Lebih lanjut, Mukhtar meminta Sahril mencermati Undang-undang Nomor 1 Tahun 2022 sudah mengatur Dana Alokasi Khusus (DAK). Sumber anggaran tersebut merupakan program pusat yang dititipkan didaerah melalui belanja modal dan fisik. Sementara Dana Alokasi Umum (DAU) setelah alokasi dasar.
“Belanja pegawai tidak seperti dulu yang diurus oleh gubernur langsung, sekarang tidak lagi. Ada namanya mandatory dari DAU untuk kepentingan kesehatan, pendidikan, dan infrastruktur. Nah, dari komponen itu apakah mungkin dibagi masing-masing Rp 100 miliar, mustahil dilakukan karena proporsi yang akan terbesar”, tambahnya.

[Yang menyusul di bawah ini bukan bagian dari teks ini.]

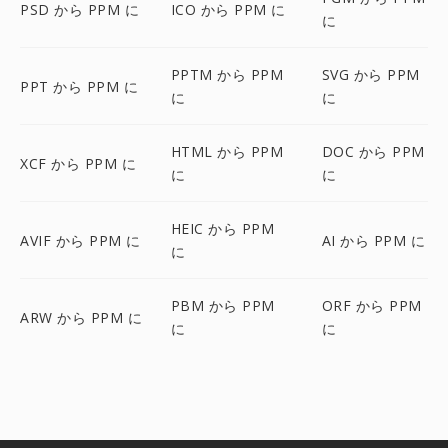
PSD から PPM に
ICO から PPM に
に
PPTM から PPM
SVG から PPM
PPT から PPM に
に
に
HTML から PPM
DOC から PPM
XCF から PPM に
に
に
HEIC から PPM
AVIF から PPM に
AI から PPM に
に
PBM から PPM
ORF から PPM
ARW から PPM に
に
に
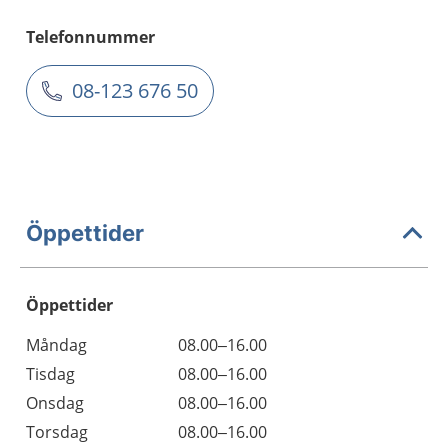
Telefonnummer
08-123 676 50
Öppettider
Öppettider
Öppettider
Kommentarer
Måndag
08.00–16.00
Dag
Tisdag
08.00–16.00
Onsdag
08.00–16.00
Torsdag
08.00–16.00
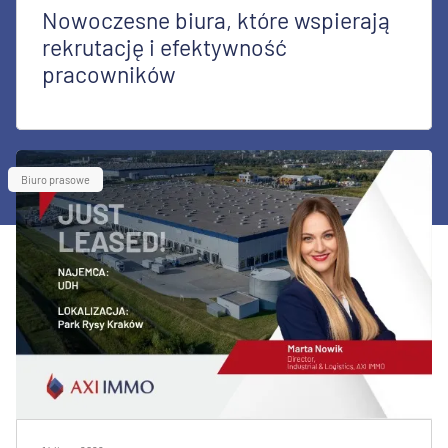
Nowoczesne biura, które wspierają
rekrutację i efektywność
pracowników
Biuro prasowe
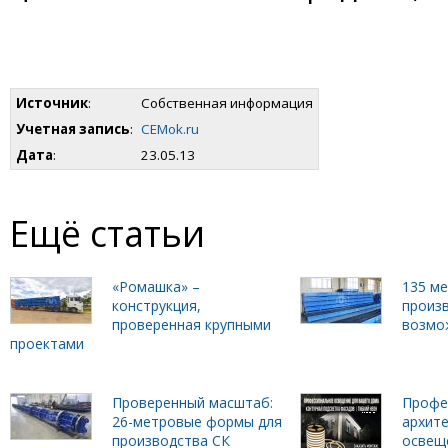
Источник
:
Собственная информация
Учетная запись
:
CEMok.ru
Дата
:
23.05.13
Ещё статьи
«Ромашка» –
135 м
конструкция,
произ
проверенная крупными
возмо
проектами
Проверенный масштаб:
Профе
26-метровые формы для
архит
производства СК
освещ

Menurutnya, jika berbasis lokasi didalam Rencana Kegiatan Anggaran (RKA) maka yang paling besar akan diperoleh Kota Tidore. Asumsi itu, bukan karena Tidore yang mendapatkan namun karena ibukota yang memperoleh realokasi yang paling besar berdasarkan konsep bagi-bagi wilayah.
“Konsepnya dalam disparitas mengatasi ketimpangan. Itu menggunakan indikator sehingga uang itu nyaris tidak akan mungkin sama karena indikator ada luas wilayah, jumlah penduduk, indokator lain soal produk domestik bruto dan pendapatan perkapita. Ini juga biasa dipakai di DAU”, pungkasnya.
Tinggalkan Balasan
Anda harus masuk untuk berkomentar.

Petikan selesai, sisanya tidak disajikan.